Instructions to follow:
The answer must repeat every record exactly, with all pictures omitted.

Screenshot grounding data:
....
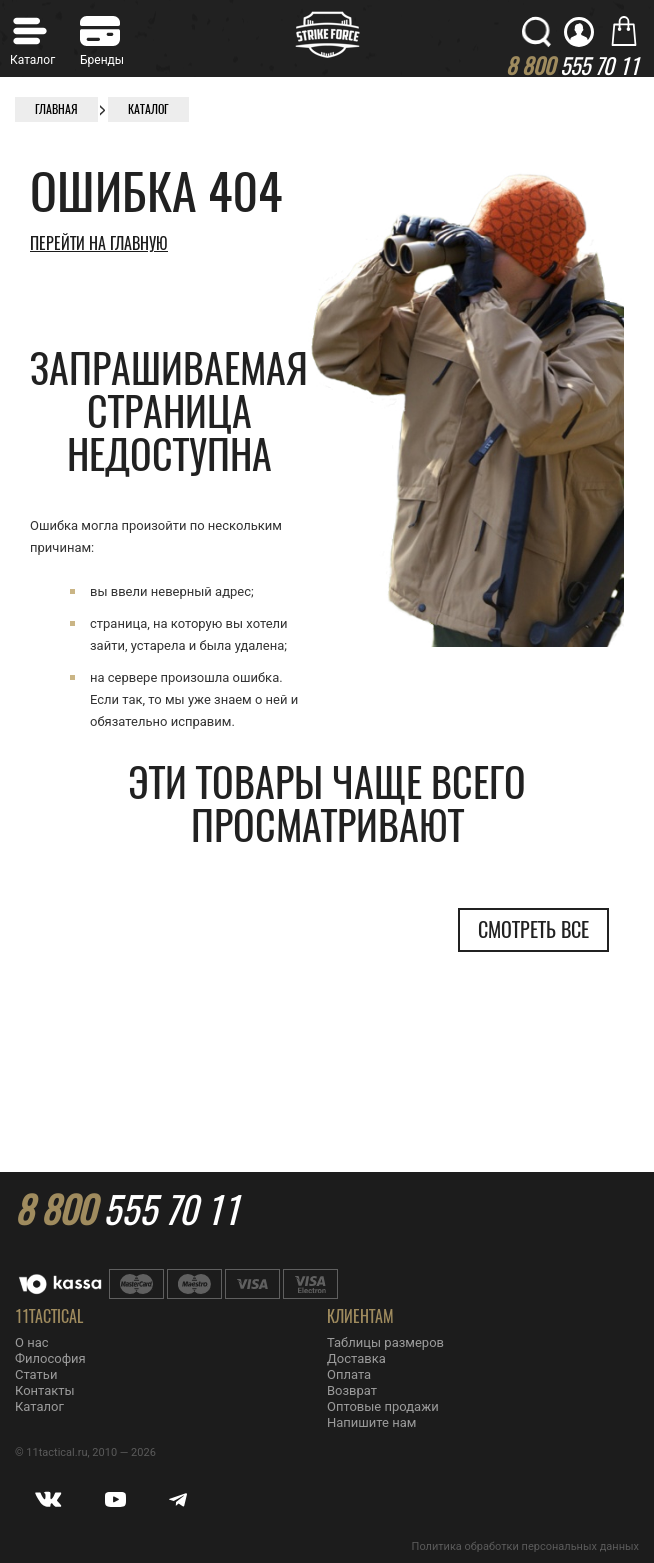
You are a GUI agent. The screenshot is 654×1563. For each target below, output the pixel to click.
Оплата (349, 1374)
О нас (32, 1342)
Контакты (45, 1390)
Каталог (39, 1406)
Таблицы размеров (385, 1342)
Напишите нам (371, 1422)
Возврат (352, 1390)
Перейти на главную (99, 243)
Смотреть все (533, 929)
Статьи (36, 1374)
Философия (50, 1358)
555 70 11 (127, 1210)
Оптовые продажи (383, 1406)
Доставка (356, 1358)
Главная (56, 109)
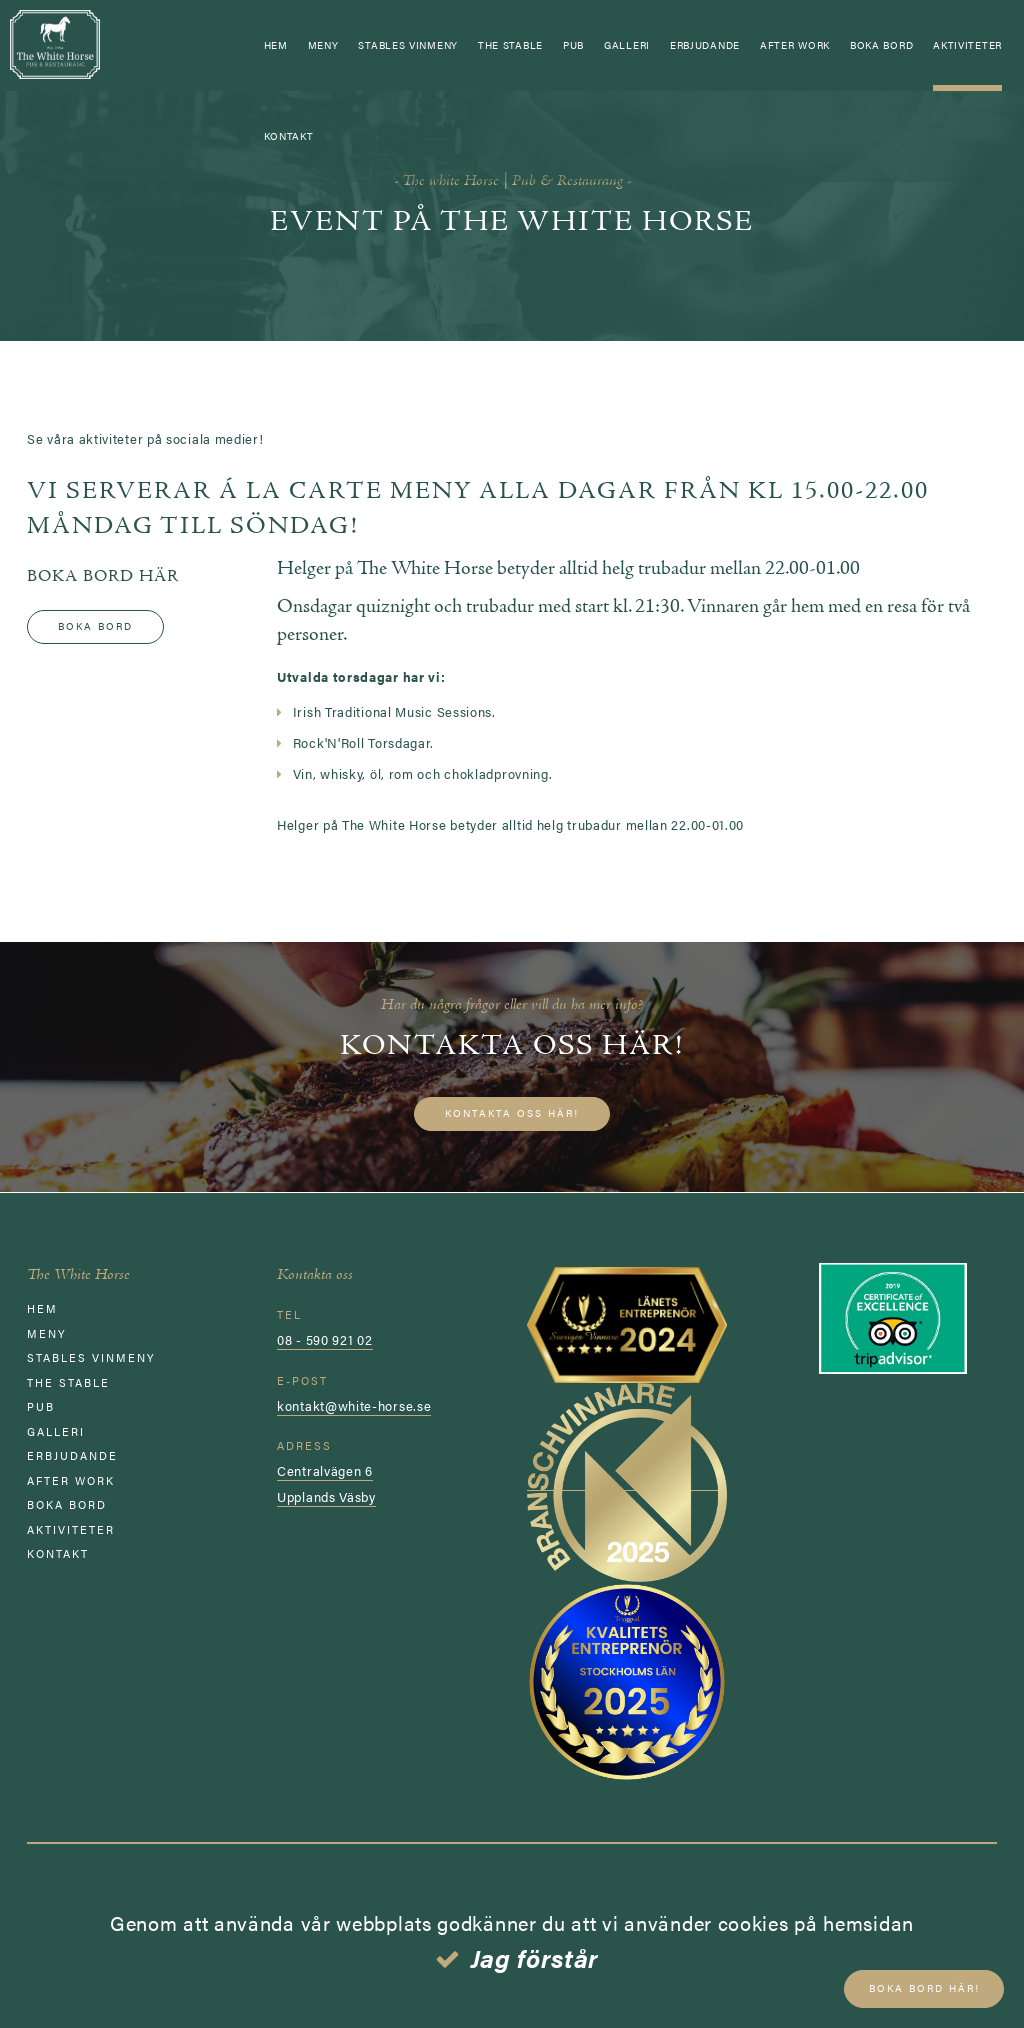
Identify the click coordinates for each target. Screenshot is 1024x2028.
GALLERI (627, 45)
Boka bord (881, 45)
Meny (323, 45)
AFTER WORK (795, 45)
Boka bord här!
....
Task answer:
You are a GUI agent. The screenshot is 654×1563. For each target below, output the pixel to click.
Оплата (349, 1374)
О нас (32, 1342)
Контакты (45, 1390)
Каталог (39, 1406)
Таблицы размеров (385, 1342)
Напишите нам (371, 1422)
Возврат (352, 1390)
Перейти на главную (99, 243)
Смотреть все (533, 929)
Статьи (36, 1374)
Философия (50, 1358)
555 70 11 (127, 1210)
Оптовые продажи (383, 1406)
Доставка (356, 1358)
Главная (56, 109)
Identify the click coordinates for each target. Screenshot is 1024x2028.
GALLERI (627, 45)
Boka bord (881, 45)
Meny (323, 45)
AFTER WORK (795, 45)
Boka bord här!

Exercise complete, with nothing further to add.